Neither is domestic labour likely to help. Farms have tried to recruit UK-based workers they hired during last summer’s Pick for Britain campaign, says Marston, but have been turned down in many cases as those workers have got their old jobs back.
At the same time, the cost of the workforce has gone up. “The 9% increase in the living wage in 2020 and the extra costs of Covid-19 have squeezed margins. Retailers have to make a margin otherwise they don’t exist, but growers also have to make a margin,” he points out.
In this climate, farms may have to accept the possibility of doing more with less. “More efficient use of labour will be something farms will have to look at,” admits Marston. “We have had the luxury of a hard-working, eager workforce coming here to work seasonally. Whatever we do, and however helpful the government is, the size, experience and ability of it will decline.”
“Retailers have to make a margin otherwise they don’t exist – but the same goes for growers”
Still, Marston is determined not to dwell on the negatives. Even with the cold and frosty weather this spring, which slowed the progress of crops, he is optimistic about this year’s fruit – forecasting the conditions would yield “larger and juicier British strawberries than previous years”. Forecasts for other berries are due imminently.

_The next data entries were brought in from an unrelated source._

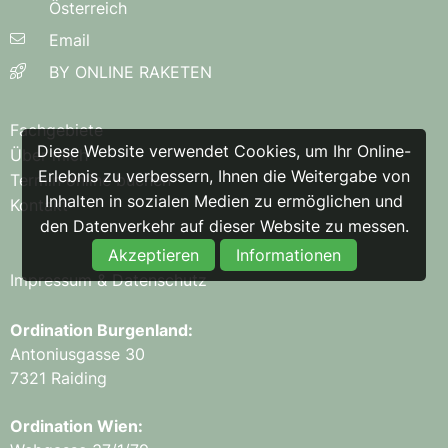
Österreich
Email
BY ONLINE RAKETEN
Fachgebiete
Diese Website verwendet Cookies, um Ihr Online-
Über mich
Erlebnis zu verbessern, Ihnen die Weitergabe von
Termin online buchen
Inhalten in sozialen Medien zu ermöglichen und
Kontakt
den Datenverkehr auf dieser Website zu messen.
Akzeptieren
Informationen
Impressum & Datenschutz
Ordination Burgenland:
Antoniusgasse 30
7321 Raiding
Ordination Wien:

And he believes berry farming remains an attractive industry as a whole. While Defra has proposed paying older arable and livestock farmers to leave the industry to make way for younger generations, he points out berries don’t have the same succession issues.

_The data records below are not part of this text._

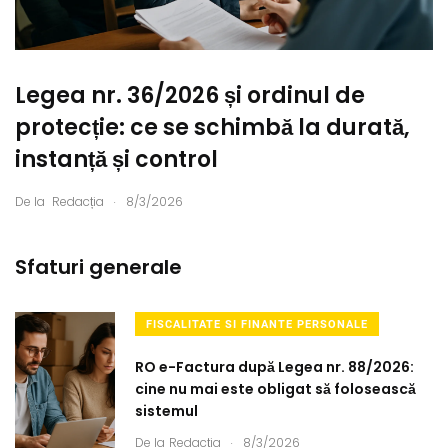
Legea nr. 36/2026 și ordinul de
protecție: ce se schimbă la durată,
instanță și control
.
De la
Redacția
8/3/2026
Sfaturi generale
FISCALITATE SI FINANTE PERSONALE
RO e-Factura după Legea nr. 88/2026:
cine nu mai este obligat să folosească
sistemul
.
De la
Redacția
8/3/2026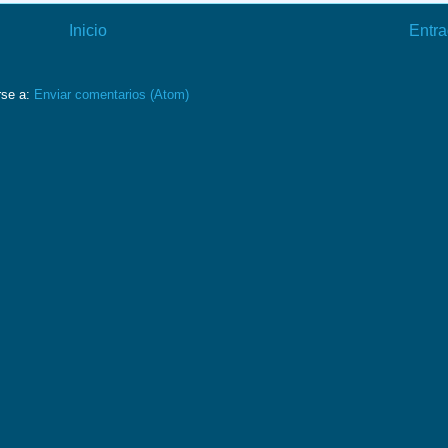
Inicio
Entra
rse a:
Enviar comentarios (Atom)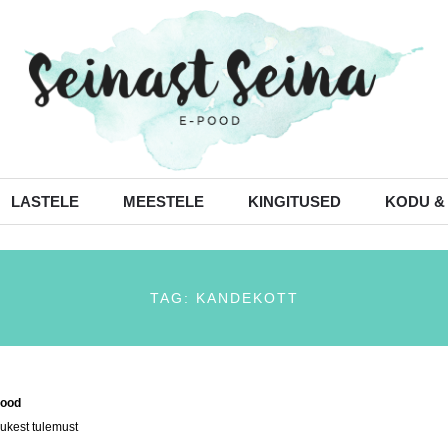
LASTELE
MEESTELE
KINGITUSED
KODU &
TAG: KANDEKOTT
ood
/ Tooted siltidega “kandekott”
ukest tulemust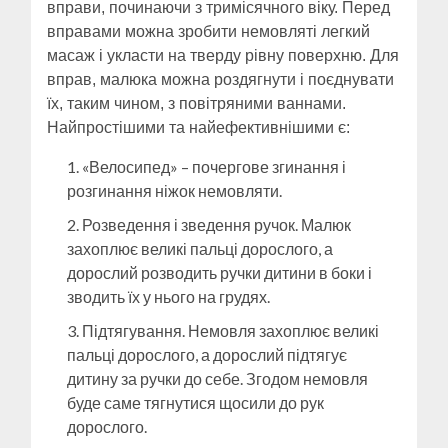
вправи, починаючи з тримісячного віку. Перед
вправами можна зробити немовляті легкий
масаж і укласти на тверду рівну поверхню. Для
вправ, малюка можна роздягнути і поєднувати
їх, таким чином, з повітряними ваннами.
Найпростішими та найефективнішими є:
«Велосипед» – почергове згинання і
розгинання ніжок немовляти.
Розведення і зведення ручок. Малюк
захоплює великі пальці дорослого, а
дорослий розводить ручки дитини в боки і
зводить їх у нього на грудях.
Підтягування. Немовля захоплює великі
пальці дорослого, а дорослий підтягує
дитину за ручки до себе. Згодом немовля
буде саме тягнутися щосили до рук
дорослого.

“Unlike some sectors of farming where the children of growers look at the sector and think it looks deeply unattractive, I don’t think that’s the case in berries,” Marston says. “These are big, professional farms and most are seeing the next generation coming on board.”

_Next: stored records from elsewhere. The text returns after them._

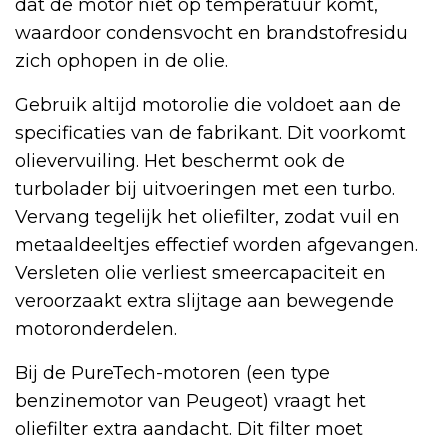
dat de motor niet op temperatuur komt,
waardoor condensvocht en brandstofresidu
zich ophopen in de olie.
Gebruik altijd motorolie die voldoet aan de
specificaties van de fabrikant. Dit voorkomt
olievervuiling. Het beschermt ook de
turbolader bij uitvoeringen met een turbo.
Vervang tegelijk het oliefilter, zodat vuil en
metaaldeeltjes effectief worden afgevangen.
Versleten olie verliest smeercapaciteit en
veroorzaakt extra slijtage aan bewegende
motoronderdelen.
Bij de PureTech-motoren (een type
benzinemotor van Peugeot) vraagt het
oliefilter extra aandacht. Dit filter moet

Now, the main challenge for the BSF is to get the next generation of shoppers to buy berries. “The biggest buyers of berries are young families with kids,” points out Marston. “And older purchasers tend to eat berries because they always have. But if you look at people who are single, perhaps in their 20s and male – they are less likely to buy berries.”
He suggests that may be down to younger shoppers eating on the go more often, but clearly that hasn’t been an issue during lockdown. So Marston sees marketing as a key way to remove any remaining barriers to consumption. The aforementioned Jessica Ennis-Hill campaign is one example of how the industry is tackling the issue head on. And Marston says BSF has been trying to better target the next generations through social media, too, using influencers and featuring slick “movie-style” clips of fruit.
Most importantly, over two-and-a-half decades after entering the berries industry, he believes there are still plenty of exciting developments to come. Private capital is pouring into vertical farms and there are even picking and packing trials with robots. Marston suggests, half-jokingly, that berries could eventually be grown in polytunnels in car parks.
“In 25 years’ time, berry farms could be very different places to what they are at the moment,” he reckons.
One thing is for sure: Marston will never need to dress up as a strawberry to gain attention again.